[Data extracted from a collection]
_ _ _

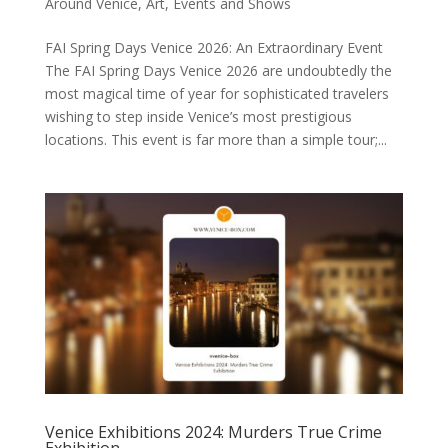
Around Venice
,
Art
,
Events and Shows
FAI Spring Days Venice 2026: An Extraordinary Event
The FAI Spring Days Venice 2026 are undoubtedly the
most magical time of year for sophisticated travelers
wishing to step inside Venice’s most prestigious
locations. This event is far more than a simple tour;...
Venice Exhibitions 2024: Murders True Crime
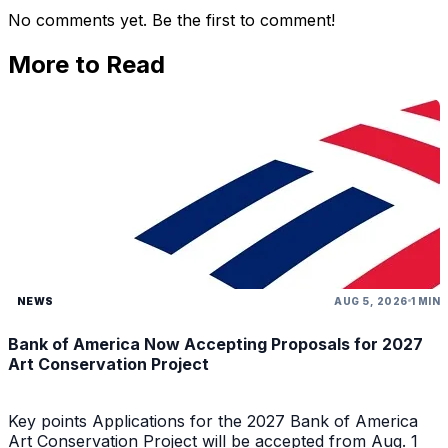
No comments yet. Be the first to comment!
More to Read
NEWS
AUG 5, 2026
1 MIN
Bank of America Now Accepting Proposals for 2027
Art Conservation Project
Key points Applications for the 2027 Bank of America
Art Conservation Project will be accepted from Aug. 1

_ _ _

Count every line of the records above in which the string "Spring" appears. The number alone is to be given.

◆ YOUR RESPONSE:
2